Responsabilité pénale des personnes morales
La loi du 10 juillet 2000 est source de discrimination entre les personnes physiques et
les personnes morales du point de vue de leur responsabilité pénale. La première application
de ce texte est posée par un arrêt de la chambre criminelle de la Cour de cassation en date du
24 octobre 2000 se prononçant quant aux conditions engageant la responsabilité des
personnes morales dans le cadre des délits non intentionnels.

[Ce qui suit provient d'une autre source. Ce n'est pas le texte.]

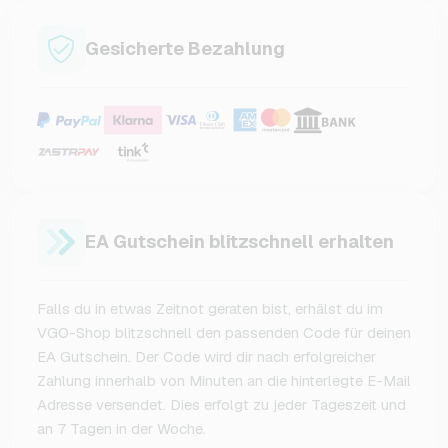
Gesicherte Bezahlung
EA Gutschein blitzschnell erhalten
Falls du in etwas Zeitnot geraten bist, erhälst du im
VGO-Shop blitzschnell den passenden Code für deinen
EA Gutschein. Der Code wird dir nach erfolgreicher
Zahlung innerhalb von Minuten an die hinterlegte E-Mail
Adresse versendet. Dies erfolgt zu jeder Tageszeit und
an 7 Tagen in der Woche.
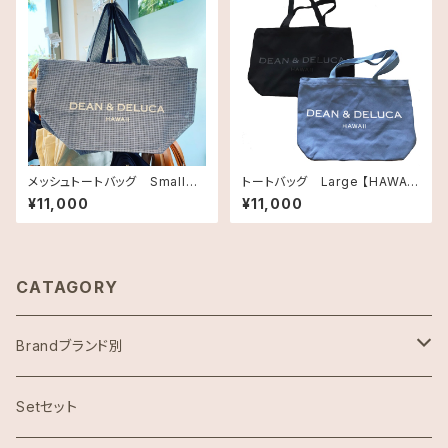
メッシュトートバッグ Smallサ
トートバッグ Large 【HAWAII
イズ《HAWAII限定》DEAN＆DE
直輸入】《ハワイ限定》DEAN&D
¥11,000
¥11,000
LUCA ディーン＆デルーカ ハワ
ELUCA ディーンアンドデルーカ
イ 送料無料
ROYAL HAWAIIAN LIMITED
CANVAS TOTE ロイヤルハワ
イアン限定 キャンバストート ト
ートバック・キャンバス地 LARG
CATAGORY
E送料無料
Brandブランド別
ハワイ限定スヌーピー
Setセット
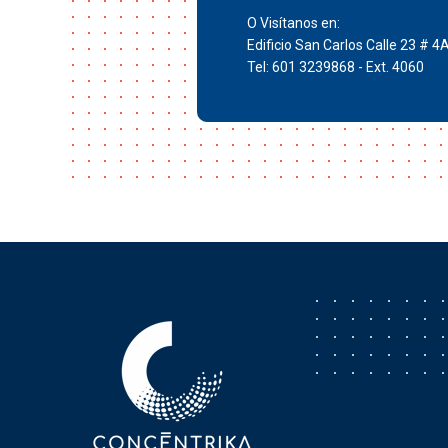
O Visítanos en:
Edificio San Carlos Calle 23 # 4
Tel: 601 3239868 - Ext. 4060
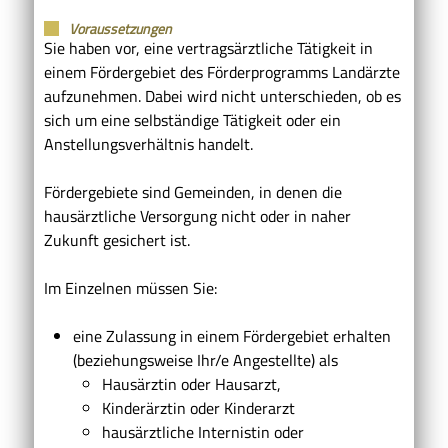
Voraussetzungen
Sie haben vor, eine vertragsärztliche Tätigkeit in
einem Fördergebiet des Förderprogramms Landärzte
aufzunehmen.
Dabei wird nicht unterschieden, ob es
sich um eine selbständige Tätigkeit oder ein
Anstellungsverhältnis handelt.
Fördergebiete sind Gemeinden, in denen die
hausärztliche Versorgung nicht oder in naher
Zukunft gesichert ist.
Im Einzelnen müssen Sie:
eine Zulassung in einem Fördergebiet erhalten
(beziehungsweise Ihr/e Angestellte)
als
Hausärztin oder Hausarzt,
Kinderärztin oder Kinderarzt
hausärztliche Internistin oder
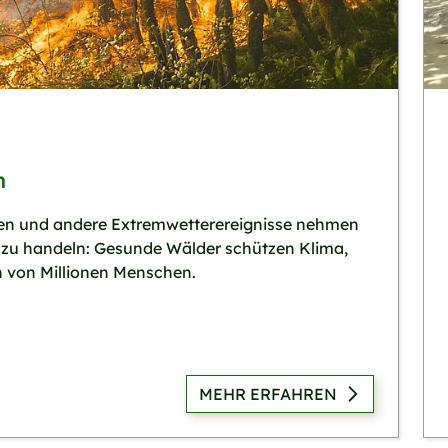
n
llen und andere Extremwetterereignisse nehmen
tzt zu handeln: Gesunde Wälder schützen Klima,
n von Millionen Menschen.
MEHR ERFAHREN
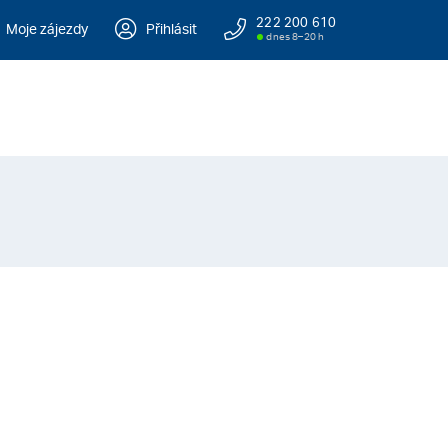
222 200 610
Moje zájezdy
Přihlásit
dnes 8–20 h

En l’espèce, dans une usine à l’occasion d’une réparation, un contremaître responsable
de l’entretien avait décidé, sans en référer à sa hiérarchie, d’ordonner à un ouvrier d’utiliser
une échelle pour effectuer la réparation plutôt qu’une nacelle élévatrice prévue à cet effet.

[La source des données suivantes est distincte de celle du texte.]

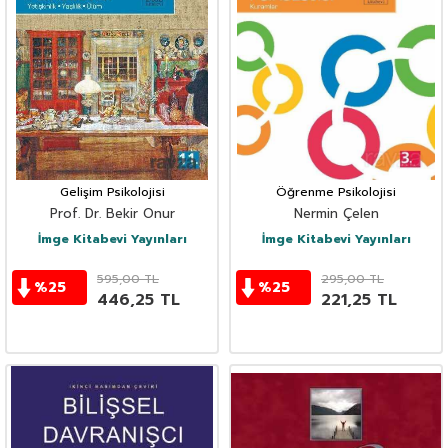
Gelişim Psikolojisi
Öğrenme Psikolojisi
Prof. Dr. Bekir Onur
Nermin Çelen
İmge Kitabevi Yayınları
İmge Kitabevi Yayınları
595,00
TL
295,00
TL
%
25
%
25
446,25
TL
221,25
TL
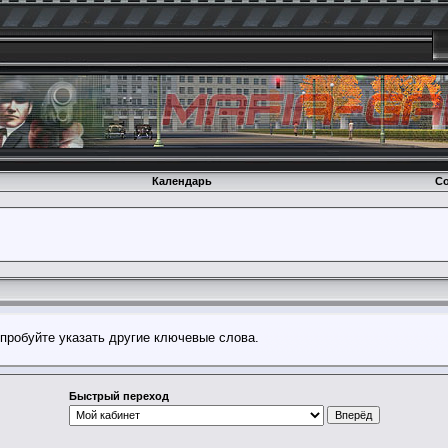
Календарь
Со
опробуйте указать другие ключевые слова.
Быстрый переход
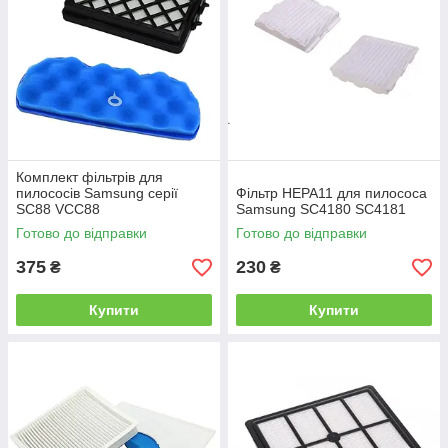
Комплект фільтрів для
пилососів Samsung серії
Фільтр HEPA11 для пилососа
SC88 VCC88
Samsung SC4180 SC4181
Готово до відправки
Готово до відправки
375
230
₴
₴
Купити
Купити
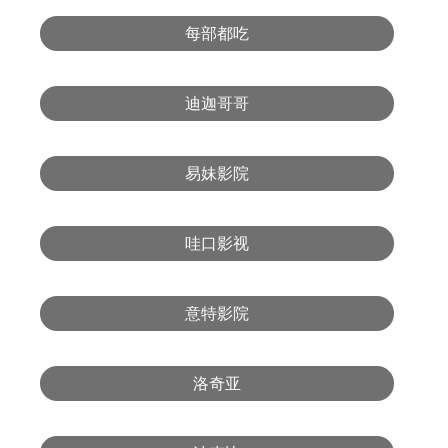
每部都吃
迪迦哥哥
易妹影院
哇口影视
意特影院
洛奇亚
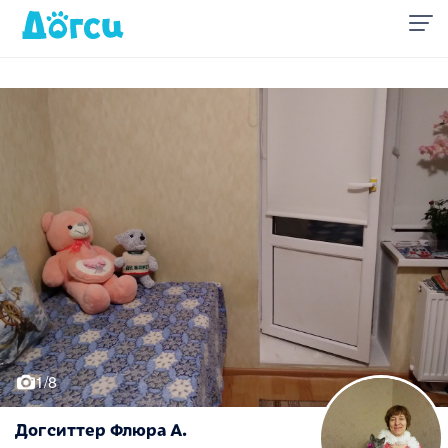
1/8
Догситтер Флюра А.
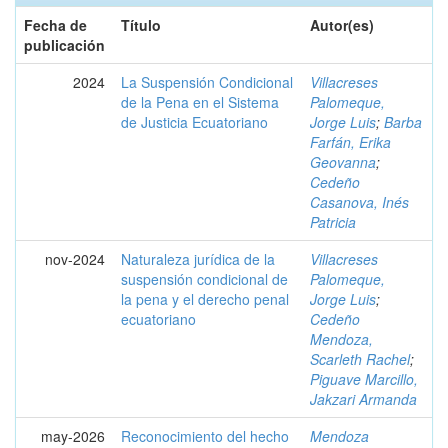
Fecha de
Título
Autor(es)
publicación
2024
La Suspensión Condicional
Villacreses
de la Pena en el Sistema
Palomeque,
de Justicia Ecuatoriano
Jorge Luis
;
Barba
Farfán, Erika
Geovanna
;
Cedeño
Casanova, Inés
Patricia
nov-2024
Naturaleza jurídica de la
Villacreses
suspensión condicional de
Palomeque,
la pena y el derecho penal
Jorge Luis
;
ecuatoriano
Cedeño
Mendoza,
Scarleth Rachel
;
Piguave Marcillo,
Jakzari Armanda
may-2026
Reconocimiento del hecho
Mendoza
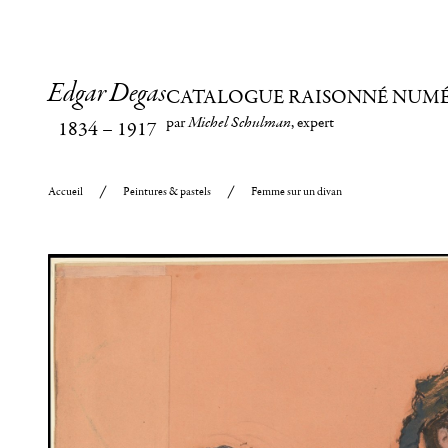
Edgar Degas
CATALOGUE RAISONNÉ NUM
par
Michel Schulman
, expert
1834
–
1917
Accueil
Peintures & pastels
Femme sur un divan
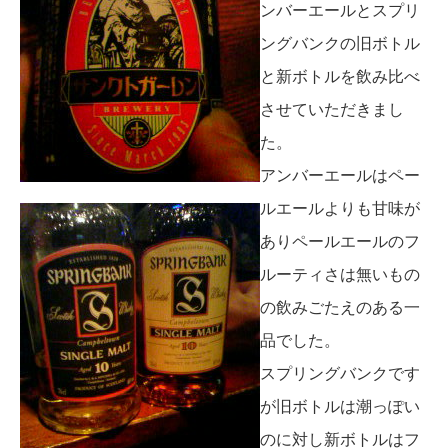
ンバーエールとスプリ
ングバンクの旧ボトル
と新ボトルを飲み比べ
させていただきまし
た。
アンバーエールはペー
ルエールよりも甘味が
ありペールエールのフ
ルーティさは無いもの
の飲みごたえのある一
品でした。
スプリングバンクです
が旧ボトルは潮っぽい
のに対し新ボトルはフ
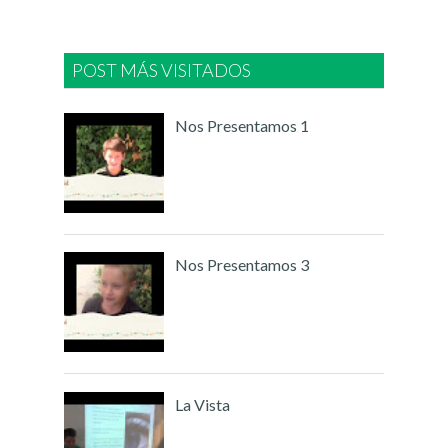
POST MÁS VISITADOS
Nos Presentamos 1
Nos Presentamos 3
La Vista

Lors de cette opération, l’ouvrier ainsi perché et tenant une masse fut déséquilibré et
grièvement blessé lors de sa chute.
Dès lors à la suite de cet accident de travail, le contremaître, le responsable du service
d’entretien, le directeur d’usine et la société ont été poursuivis devant le tribunal correctionnel
pour blessures involontaires.
Si tous les prévenus ont été relaxés par le tribunal de première instance, la Cour
d’appel de Lyon en date du 7 décembre 1999, soit sous l’empire de la loi de 1996, confirme le
jugement concernant uniquement le responsable du service entretien ainsi que le directeur de
l’usine ayant estimé qu’ils n’avait commis aucune faute délibérée ou caractérisée « au sens de
l’article 121-3, alinéa 4, du Code pénal dans sa rédaction issue de la loi du 10 juillet 2000,
immédiatement applicable » vue que le contremaître a pris seul l’initiative de l’intervention à
l’origine des blessures de la victime sans en référer à ses supérieurs. Cependant, elle rend un
jugement infirmatif quant au contremaître qui est reconnu coupable du délit de blessures
involontaires. En effet, la Cour d’appel établit la faute de négligence qui a consisté à avoir
recours à une méthode dangereuse pour réparer une avarie non urgente et alors qu’il était
possible de recourir à la nacelle élévatrice dont disposait l’entreprise. Enfin, quant à la
personne morale, les juges du fond concluent également son irresponsabilité, ils considèrent
qu’aucune infraction n’a été commise par un organe ou représentant puisque le seul acteur de
l’infraction était un contremaître ne bénéficiant pas d’une délégation de pouvoirs.
Un pourvoi en cassation est alors formé avec pour but de remettre en cause la relaxe
de la personne morale avec entre temps l’intervention de la loi du 10 juillet 2000 plus
favorable et par conséquent applicable aux infractions non encore définitivement jugées.
Les juges de cassation ont du alors se poser la question de savoir si une faute
d’imprudence applicable à une personne physique n’ayant pas la qualité d’agent ou de
représentant de l’entreprise, l’est également à la société personne morale ?
Le 24 octobre 2000, la chambre criminelle de la Cour de cassation casse partiellement
l’arrêt rendu par la Cour d’appel selon les articles 121-2 et 121-3 du nouveau Code pénal.